Sometimes, I forget what Jesus said.
It’s not that I can’t recall or repeat his words; it’s that I pay much more attention to other voices. The others induce a kind of temporary amnesia in me. Clamoring anxiety, shouting anger, whispering shame, or accusing guilt make it almost impossible for me to remember Jesus’ truthful and loving words. Persistent distraction has almost the same effect as outright forgetting.
The women who arrive at Jesus’ tomb on Easter morning are, understandably, listening to their heartbreak. No one ever treated or spoke to them as Jesus had—as equals and friends. He encouraged them to move beyond the confining roles their culture assigned them and imagine themselves free to flourish in the fullness of their gifts and talents.
Their highest hopes have died with Jesus. When they get to his tomb, find the stone rolled away from its entrance, don’t see his body, and encounter shining messengers, they are understandably anxious and bewildered.
These mysterious messengers challenge the women to remember Jesus’ promise of resurrection, a promise that all their swirling emotions has silenced.
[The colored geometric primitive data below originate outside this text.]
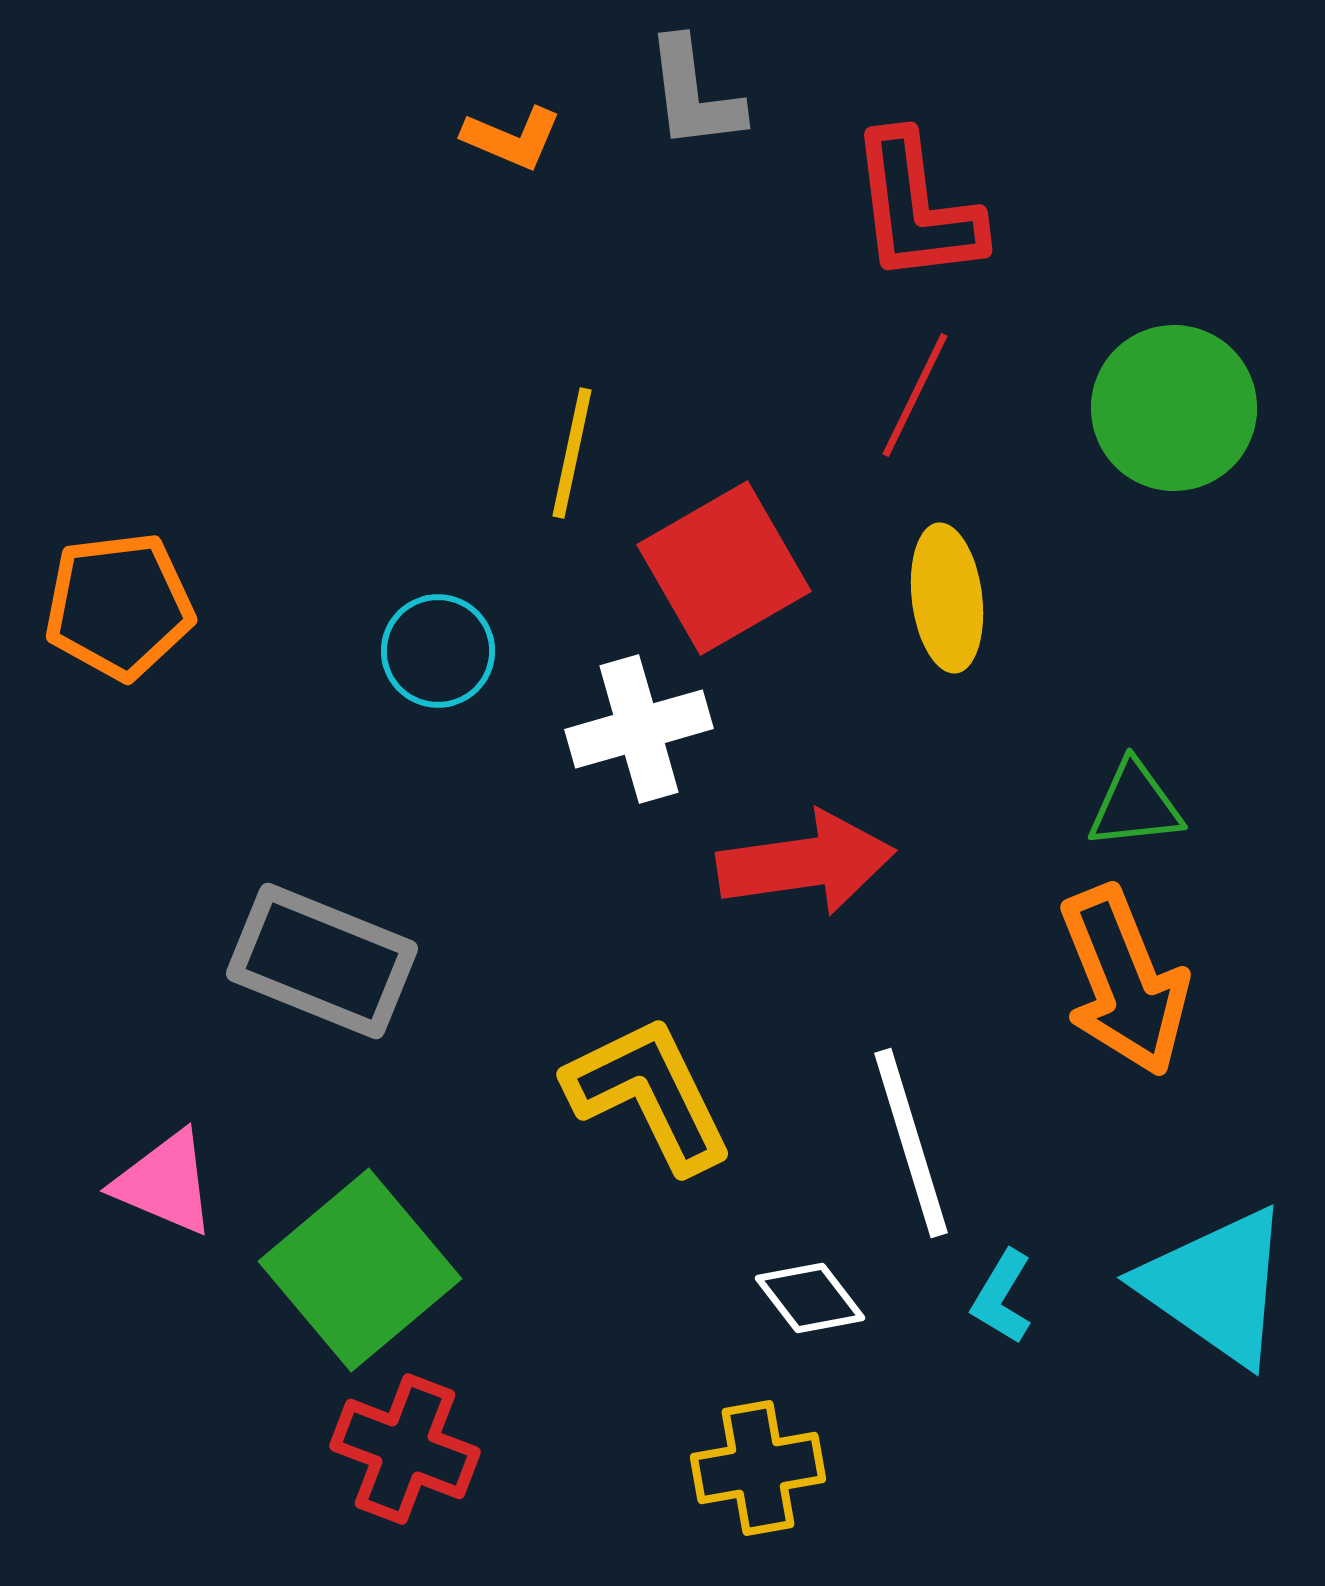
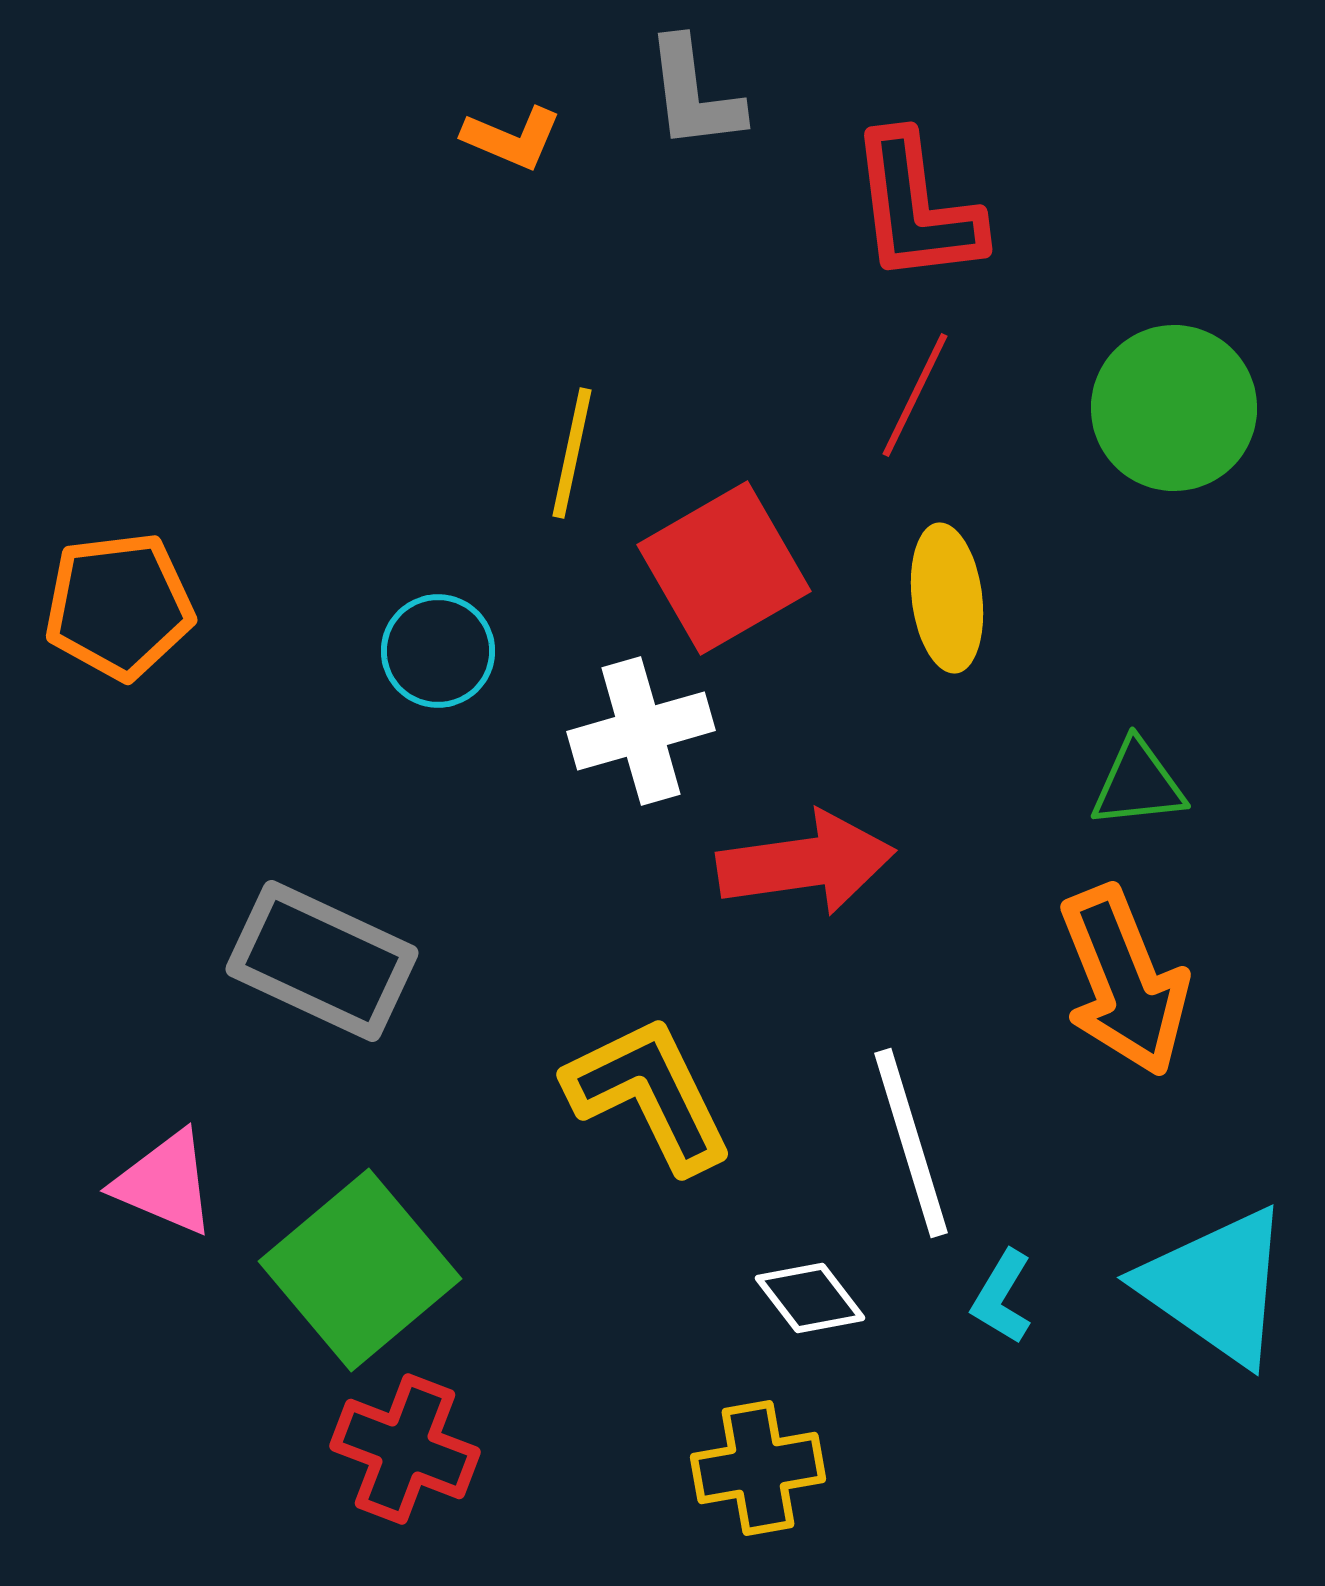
white cross: moved 2 px right, 2 px down
green triangle: moved 3 px right, 21 px up
gray rectangle: rotated 3 degrees clockwise
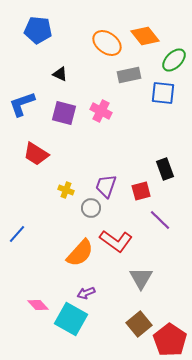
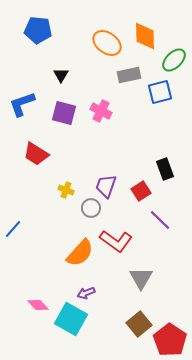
orange diamond: rotated 36 degrees clockwise
black triangle: moved 1 px right, 1 px down; rotated 35 degrees clockwise
blue square: moved 3 px left, 1 px up; rotated 20 degrees counterclockwise
red square: rotated 18 degrees counterclockwise
blue line: moved 4 px left, 5 px up
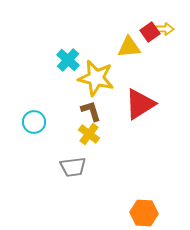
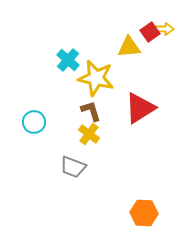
red triangle: moved 4 px down
gray trapezoid: rotated 28 degrees clockwise
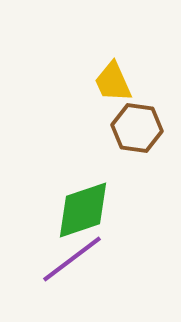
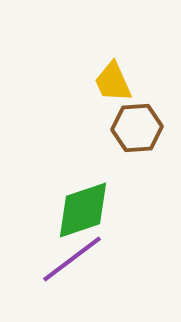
brown hexagon: rotated 12 degrees counterclockwise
When they remember, and as their trust in what they remember grows, the good news of resurrection fills them. Soon, they will announce this good news to Jesus’ other followers.
I want to remember what Jesus said. “Let your light shine.” “Come to me, and I will give you rest.” “I don’t condemn you; go and sin no more.” “Get up and walk again.” “I won’t leave you or forsake you.” “Abide in my love.” Words like these are too good not to share.
Amid all the distractions I face, what practices could help me remember Jesus’ words of love, grace, and mercy?
Thank you, Jesus, for continuing to remind me that your mercy heals me, your grace forgives me, and your love embraces me. Amen.